IFTN: How did the circumstances of the shoot affect how you and your DP Owen McPolin approached the cinematography on this project?

FINTAN: “Owen has shot all my films. We have a good understanding and shared interest in movies and TV. Because of the low budget, we invested the money in a very good camera package, but we didn't have much in the way of lighting. The lighting came from natural sources on location and small lamps. The new cameras now are very sensitive anyway, you can shoot in low light, which you wouldn't have been able to do on film 10 or 15 years ago.”

“Owen’s very good, not only at lighting, but also operating as well. He’s done a lot of high-end TV, like Outlander and Foundation.”

IFTN: What was it like working remotely with your editor Nicolas De Toth while you were in Dublin and he was in Berlin?

FINTAN: “As I said the day we finished filming there was another lockdown. I hadn't intended to edit straightaway anyways, I was gonna give it a bit of time. I mean getting it in the can was a big enough effort.”

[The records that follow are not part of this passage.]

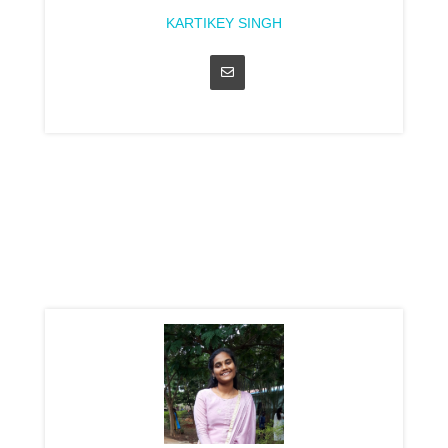
KARTIKEY SINGH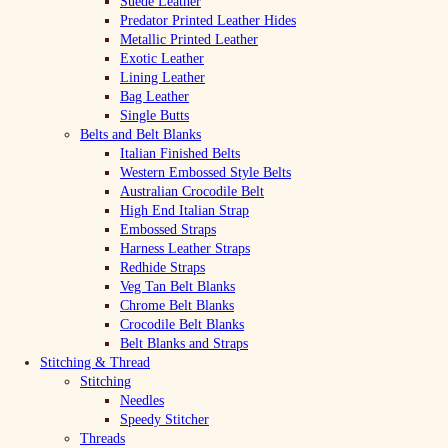
Suede Leather
Predator Printed Leather Hides
Metallic Printed Leather
Exotic Leather
Lining Leather
Bag Leather
Single Butts
Belts and Belt Blanks
Italian Finished Belts
Western Embossed Style Belts
Australian Crocodile Belt
High End Italian Strap
Embossed Straps
Harness Leather Straps
Redhide Straps
Veg Tan Belt Blanks
Chrome Belt Blanks
Crocodile Belt Blanks
Belt Blanks and Straps
Stitching & Thread
Stitching
Needles
Speedy Stitcher
Threads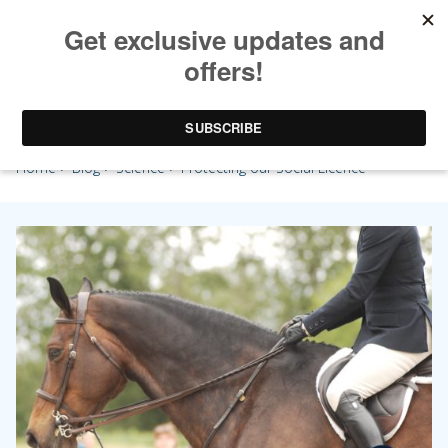
Protecting our Social Licence
Home
>
Blog
>
Science
> Protecting our Social Licence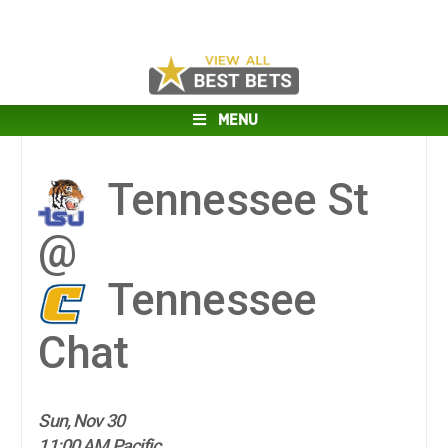
MENU
Tennessee St
@
Tennessee
Chat
Sun, Nov 30
11:00 AM Pacific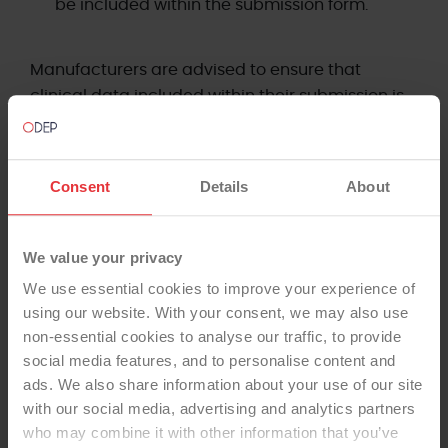
be included within the submission form.
Manufacturers are advised to ensure that
clinical data included within their submission is
as current as reasonably practicable. The panel
considers data no older than two years at the
point of submission to be appropriate in most
Consent
Details
About
circumstances. Where older data is presented,
manufacturers should provide a clear rationale,
and the panel may request supplementary or
We value your privacy
updated evidence at its discretion.
We use essential cookies to improve your experience of
using our website. With your consent, we may also use
If assistance is required when completing the
non-essential cookies to analyse our traffic, to provide
submission form, please contact ODEP directly.
social media features, and to personalise content and
ads. We also share information about your use of our site
Subscribers to the NJR supplier feedback system
with our social media, advertising and analytics partners
who may combine it with other information that you’ve
are entitled to assistance from NEC Software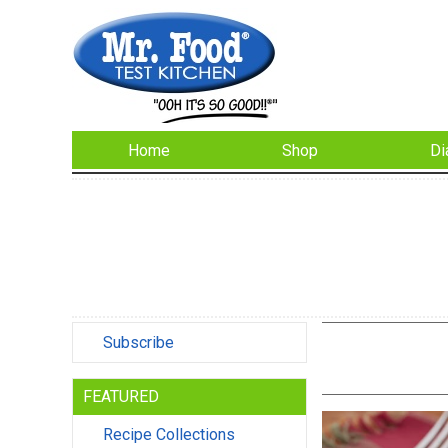
Home
Shop
Di
Subscribe
FEATURED
Recipe Collections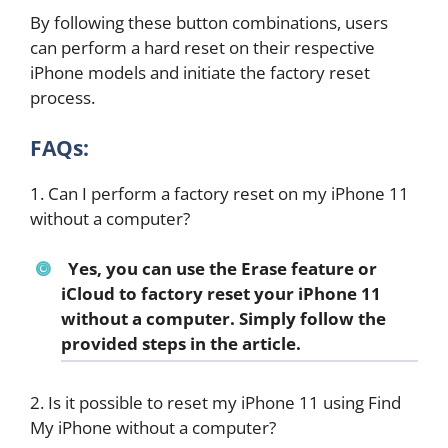
By following these button combinations, users
can perform a hard reset on their respective
iPhone models and initiate the factory reset
process.
FAQs:
1. Can I perform a factory reset on my iPhone 11
without a computer?
Yes, you can use the Erase feature or
iCloud to factory reset your iPhone 11
without a computer. Simply follow the
provided steps in the article.
2. Is it possible to reset my iPhone 11 using Find
My iPhone without a computer?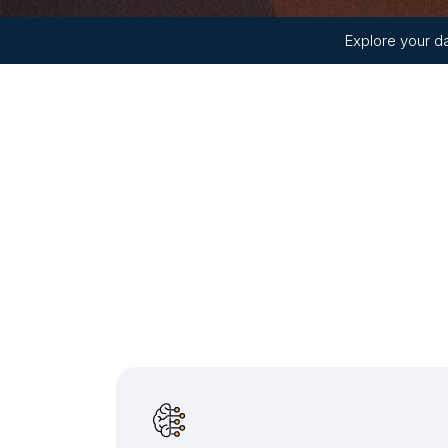
Explore your da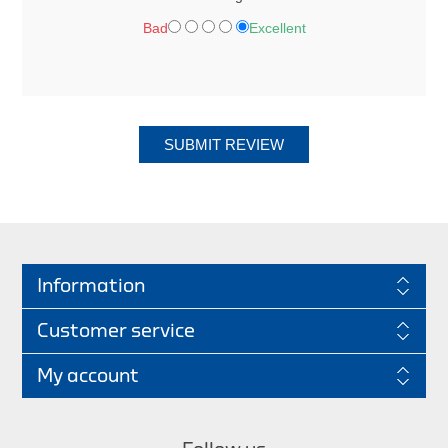
Bad
Excellent
SUBMIT REVIEW
Information
Customer service
My account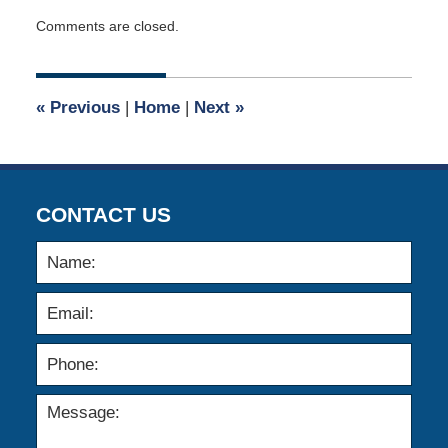
Updated:
Comments are closed.
May
4,
2026
1:53
«
Previous
|
Home
|
Next
»
pm
CONTACT US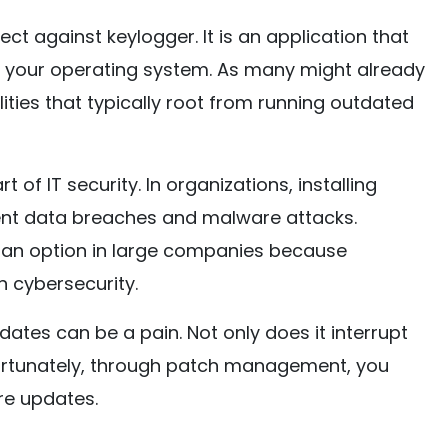
t against keylogger. It is an application that
r your operating system. As many might already
ities that typically root from running outdated
t of IT security. In organizations, installing
vent data breaches and malware attacks.
 an option in large companies because
n cybersecurity.
ates can be a pain. Not only does it interrupt
 Fortunately, through patch management, you
re updates.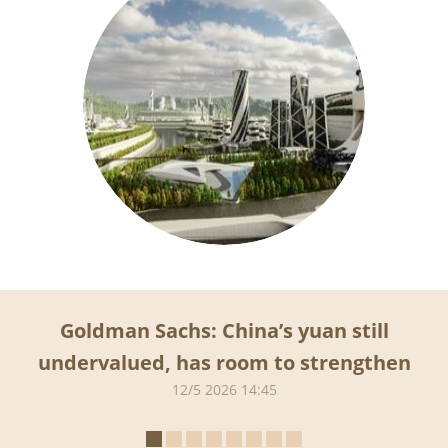
Goldman Sachs: China’s yuan still
undervalued, has room to strengthen
12/5 2026 14:45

“There was a certain editor I was interested in, and she wasn't available, but she put me in touch with her agency and they had a number of top quality editors working in Europe. I saw this guy with credits like X-Men Origins: Wolverine and Die Hard 4.0, and I was thinking ‘Would he be available?’ Especially for our low budget. So the agent got in touch with him, he read the script, really liked it, and the next thing we were talking on the phone, and I was shipping him over the hard drives with all the rushes on it.”

“So he worked away and we communicated by phone mainly. Then after about 8-10 weeks, he had a first cut.”

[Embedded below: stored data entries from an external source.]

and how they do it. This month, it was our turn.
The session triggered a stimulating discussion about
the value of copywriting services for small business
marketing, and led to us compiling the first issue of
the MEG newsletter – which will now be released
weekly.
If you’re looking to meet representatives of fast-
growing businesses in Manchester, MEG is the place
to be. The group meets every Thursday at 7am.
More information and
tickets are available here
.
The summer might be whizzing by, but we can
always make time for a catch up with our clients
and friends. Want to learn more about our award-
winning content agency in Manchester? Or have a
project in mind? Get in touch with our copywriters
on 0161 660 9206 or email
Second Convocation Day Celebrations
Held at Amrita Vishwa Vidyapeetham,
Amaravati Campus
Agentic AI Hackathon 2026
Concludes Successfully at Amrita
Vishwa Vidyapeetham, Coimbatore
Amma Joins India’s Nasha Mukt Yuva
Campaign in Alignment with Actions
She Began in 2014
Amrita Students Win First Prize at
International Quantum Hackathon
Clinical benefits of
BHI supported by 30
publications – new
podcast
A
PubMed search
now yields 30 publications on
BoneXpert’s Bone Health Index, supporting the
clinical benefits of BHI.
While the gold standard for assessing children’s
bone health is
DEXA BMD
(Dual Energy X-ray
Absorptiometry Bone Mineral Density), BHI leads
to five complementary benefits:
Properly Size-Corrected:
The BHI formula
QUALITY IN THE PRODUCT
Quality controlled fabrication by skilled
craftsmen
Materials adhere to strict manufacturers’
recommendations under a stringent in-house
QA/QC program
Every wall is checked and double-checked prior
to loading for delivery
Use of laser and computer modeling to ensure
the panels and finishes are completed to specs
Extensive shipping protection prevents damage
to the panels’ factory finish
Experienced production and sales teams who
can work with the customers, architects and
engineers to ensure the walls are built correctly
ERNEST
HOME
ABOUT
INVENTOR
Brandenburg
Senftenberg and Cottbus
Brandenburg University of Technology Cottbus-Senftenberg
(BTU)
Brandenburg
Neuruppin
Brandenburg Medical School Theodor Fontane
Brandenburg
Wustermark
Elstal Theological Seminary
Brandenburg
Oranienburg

IFTN: You worked with Aidan Gilen before on your film Trouble with Sex, how did you find collaborating again 15 years later?

FINTAN: “When we did Trouble with Sex, I didn’t really know Aidan, I only got to know him making that film. We stayed in touch, and we've been friendly. I always wanted to do another film with him. Barber was always written with him in mind. Since he was so into it, that allowed us then to get funding and now to be in this position where it's getting quite a good release. He’s been central to the project and very easy to work with.”

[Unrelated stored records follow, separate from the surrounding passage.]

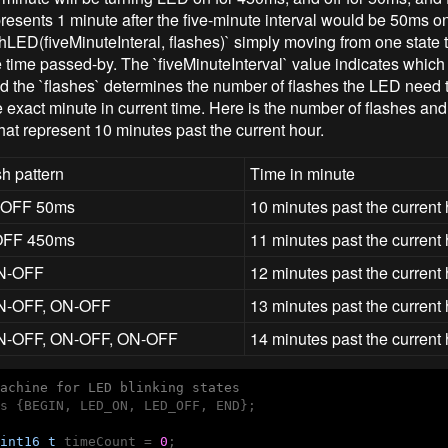
epresents 1 minute after the five-minute interval would be 50ms 
shLED(fiveMinuteInteral, flashes)` simply moving from one state t
 time passed-by. The `fiveMinuteInterval` value indicates which
nd the `flashes` determines the number of flashes the LED need t
 exact minute in current time. Here is the number of flashes and 
hat represent 10 minutes past the current hour.
h pattern
Time in minute
 OFF 50ms
10 minutes past the current
OFF 450ms
11 minutes past the current
N-OFF
12 minutes past the current
N-OFF, ON-OFF
13 minutes past the current
N-OFF, ON-OFF, ON-OFF
14 minutes past the current
achine for LED blinking states
s {BEGIN, LED_ON, LED_OFF, END};

int16_t
 timeCount = 
0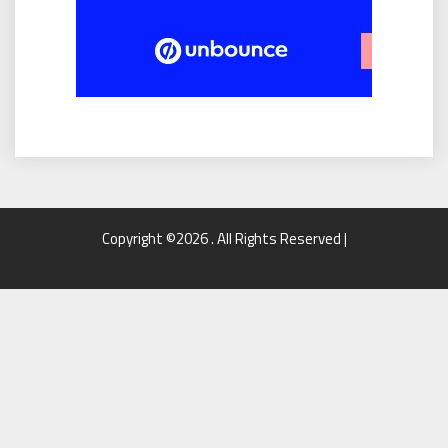
Copyright ©2026 . All Rights Reserved |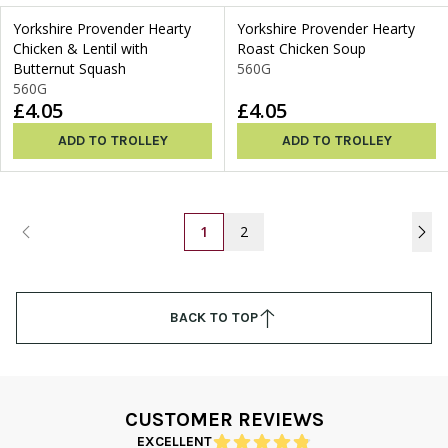
Yorkshire Provender Hearty
Yorkshire Provender Hearty
Chicken & Lentil with
Roast Chicken Soup
Butternut Squash
560G
560G
£4.05
£4.05
ADD TO TROLLEY
ADD TO TROLLEY
1
2
BACK TO TOP
CUSTOMER REVIEWS
EXCELLENT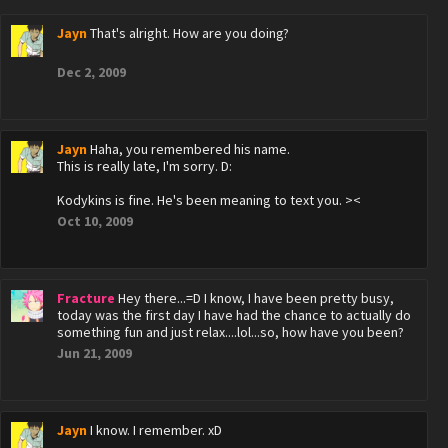
Jayn
That's alright. How are you doing?
Dec 2, 2009
Jayn
Haha, you remembered his name.
This is really late, I'm sorry. D:
Kodykins is fine. He's been meaning to text you. ><
Oct 10, 2009
Fracture
Hey there...=D I know, I have been pretty busy,
today was the first day I have had the chance to actually do
something fun and just relax....lol...so, how have you been?
Jun 21, 2009
Jayn
I know. I remember. xD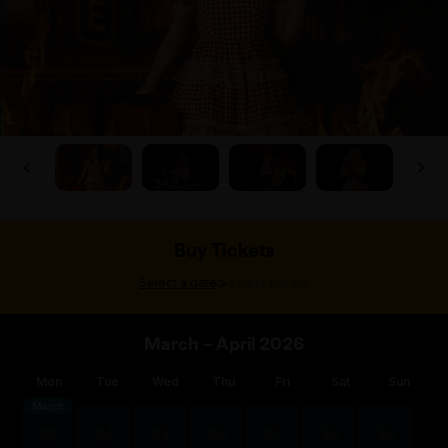
Buy Tickets
>
Select a date
Select tickets
March – April 2026
Mon
Tue
Wed
Thu
Fri
Sat
Sun
March
23
24
25
26
27
28
29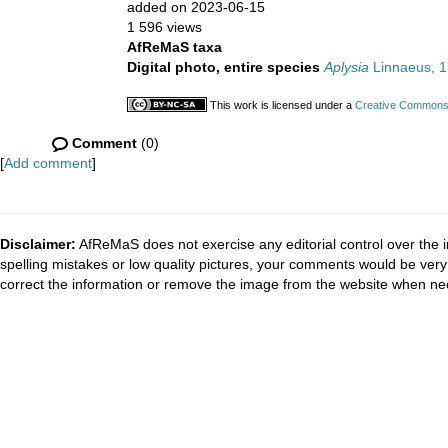
added on 2023-06-15
1 596 views
AfReMaS taxa
Digital photo, entire species
Aplysia
Linnaeus, 
This work is licensed under a
Creative Commons A
Comment
(0)
[
Add comment
]
Disclaimer:
AfReMaS does not exercise any editorial control over the i
spelling mistakes or low quality pictures, your comments would be ve
correct the information or remove the image from the website when nec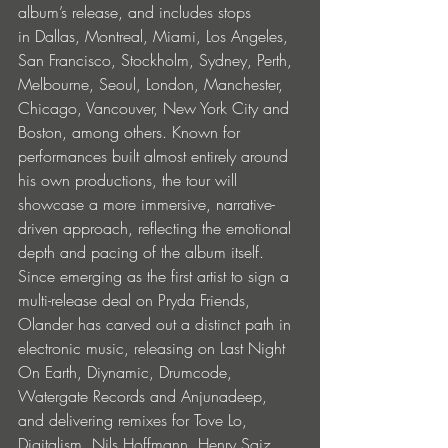
album’s release, and includes stops 
in Dallas, Montreal, Miami, Los Angeles, 
San Francisco, Stockholm, Sydney, Perth, 
Melbourne, Seoul, London, Manchester, 
Chicago, Vancouver, New York City and 
Boston, among others. Known for 
performances built almost entirely around 
his own productions, the tour will 
showcase a more immersive, narrative-
driven approach, reflecting the emotional 
depth and pacing of the album itself.
Since emerging as the first artist to sign a 
multi-release deal on Pryda Friends, 
Olander has carved out a distinct path in 
electronic music, releasing on Last Night 
On Earth, Diynamic, Drumcode, 
Watergate Records and Anjunadeep, 
and delivering remixes for Tove Lo, 
Digitalism, Nils Hoffmann, Henry Saiz, 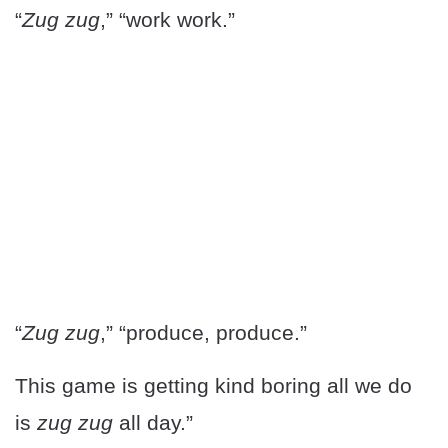
“
Zug zug
,” “work work.”
“
Zug zug
,” “produce, produce.”
This game is getting kind boring all we do
is
zug zug
all day.”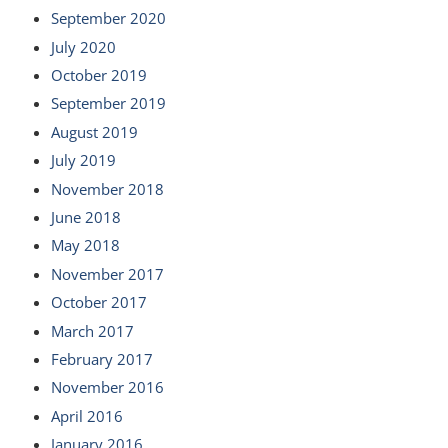
September 2020
July 2020
October 2019
September 2019
August 2019
July 2019
November 2018
June 2018
May 2018
November 2017
October 2017
March 2017
February 2017
November 2016
April 2016
January 2016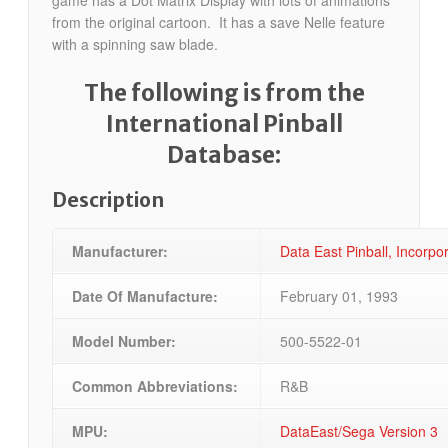
game has a Dot Matrix Display with lots of animations
from the original cartoon. It has a save Nelle feature
with a spinning saw blade.
The following is from the
International Pinball
Database:
Description
Manufacturer:
Data East Pinball, Incorp
Date Of Manufacture:
February 01, 1993
Model Number:
500-5522-01
Common Abbreviations:
R&B
MPU:
DataEast/Sega Version 3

IFTN: Did you always intend to shoot Barber on a low budget? What were the benefits of that?

FINTAN: “There's a microbudget scheme that Screen Ireland operates that we applied for, and that allows them to 100% fund a film. So we got that. We wanted to make it very low budget. We weren't waiting for a big budget, because that could take years. That's been our experience in the past. Sometimes you're waiting around for a long time and the whole idea goes a bit stale. Everything happened quickly, fair play to Screen Ireland and Leslie McKimm, who gave us the green light. Then we got a licence fee from RTÉ.”

“The cast and crew all worked for the same rate. So I mean, that's pretty special.”

IFTN: What can you tell us about the Barber television series you’re developing with your co-writer and producer Fiona Bergin?

FINTAN: “Yeah, well, from early on, when we had a cut we were showing it to people, a lot of people commented that it could make a very good television series. Now that we’ve had time to digest the making of it, Fiona and I have started writing a pilot and a bible. For us, it's a big jump, from low budget filmmaking to a four or six part series. It's pretty big. But, you never know where things take you.”

Barber is being distributed by Eclipse Pictures, it is currently screening in Irish cinemas.